Overview

This application shows an example of using a tool call in an agent. It allows the user to ask a question about the weather and responds with information based on where the user is. By leveraging a tool generation node, the agent can make a call to an external API. The intent is to determine the weather and the user’s geographical location using a couple of tools integrated with it.

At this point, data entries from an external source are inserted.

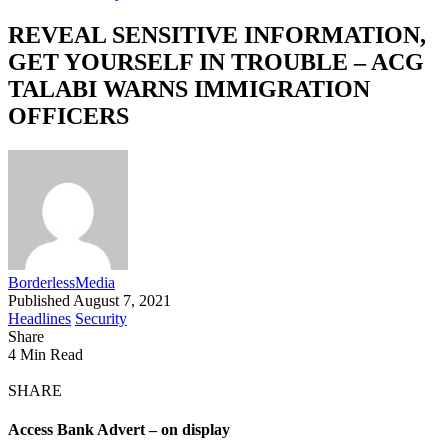
REVEAL SENSITIVE INFORMATION,
GET YOURSELF IN TROUBLE – ACG
TALABI WARNS IMMIGRATION
OFFICERS
BorderlessMedia
Published August 7, 2021
Headlines
Security
Share
4 Min Read
SHARE
Access Bank Advert – on display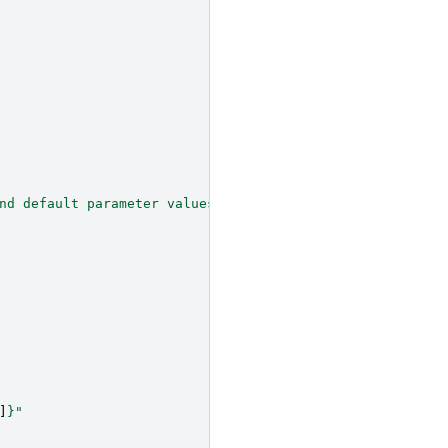
nd default parameter values."""
]
}
"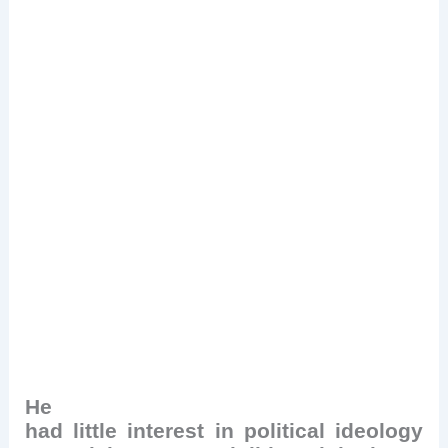
He
had little interest in political ideology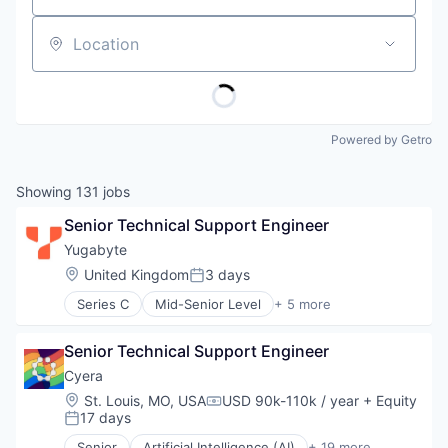
Location
Powered by Getro
Showing
131
jobs
Senior Technical Support Engineer
Yugabyte
Location:
United Kingdom
3 days
Posted:
Series C
Mid-Senior Level
+ 5 more
Cloud Infrastructure
Data & Analytics
Senior Technical Support Engineer
Database
Enterprise Software
Cyera
Open Source
Location:
St. Louis, MO, USA
USD 90k-110k / year
+ Equity
Compensation:
17 days
Posted:
Senior
Artificial Intelligence (AI)
+ 19 more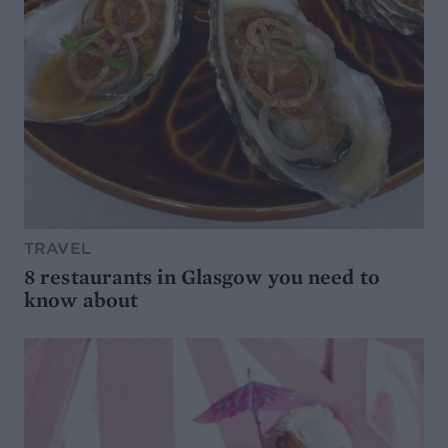
TRAVEL
8 restaurants in Glasgow you need to
know about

Here’s a breakdown of how the workflow progresses:

YAML Workflow

user_input:
  message:
    type: string
workflow:
  - name: create_system
    type: create_messages
    config:
      message_configs:
        - role: system
          content: >
            You are a helpful assistant that can help the user determine the
            weather outside.

            Use relevant tools in the correct order to answer the user's
            question.

            Also inform the user where exactly they are in the world.
    inputs: {}
  - name: user_messages
    type: create_messages
    config:
      message_configs:
        - role: user
          content: message
    inputs:
      message: message
  - name: all_messages
    type: insert_messages
    config:
      index: -1
    inputs:
      messages: create_system.output
      new_messages: user_messages.output
  - name: get_my_weather
    type: tool_generation
    config:
      model: openai/gpt-4o
      tools:
        - name: experimental.HTTPRequestTool
          init_kwargs:
            name: get_location
            method: GET
            url: https://ipapi.co/json/
            description: Get user's location based on IP address
            timeout: 5
        - name: experimental.HTTPRequestTool
          init_kwargs:
            name: get_weather
            method: GET
            url: https://api.open-meteo.com/v1/forecast?hourly=temperature_2m
            description: Get current weather data for a location
            query_schema: >-
              {"properties": {"latitude": {"description": "Latitude coordinate",
              "title": "Latitude", "type": "number"}, "longitude":
              {"description": "Longitude coordinate", "title": "Longitude",
              "type": "number"}}, "required": ["latitude", "longitude"],
              "title": "WeatherQuery", "type": "object"}
    inputs:
      messages: all_messages.output

Workflow Breakdown

StepNode NameTypePurpose
1create_systemcreate_messagesSets a system prompt for the LLM
2user_messagescreate_messagesTakes in the user input as a message
3all_messagesinsert_messagesCombines user prompt and system messages
4get_my_weathertool_generationMakes a tool call to the weather API to get the weather
  1. Create a System Message: A message is created with the role of “system.” This message frames the context for the tool generation, telling the virtual assistant what its role is in this workflow. It specifies tasks such as determining the weather and informing the user of their location.
  2. User Message Handling:
    • Receive User Input: Capture a message from the user, which typically contains the user’s query or request.
    • Create User Message: This step converts the captured input into a message object with the role of “user”.
  3. Combine Messages: The system message and user message are combined into a list, which will be used to provide context for operations performed in subsequent steps.
  4. Tool Generation & Execution:
    • Get Location: Use an HTTP request tool to get the user’s location based on their IP address by querying https://ipapi.co/json/.
    • Get Weather: Use another HTTP request tool to get the current weather information for the user’s location. The query_schema is given, which indicates the latitude and longitude are needed as inputs to this weather query.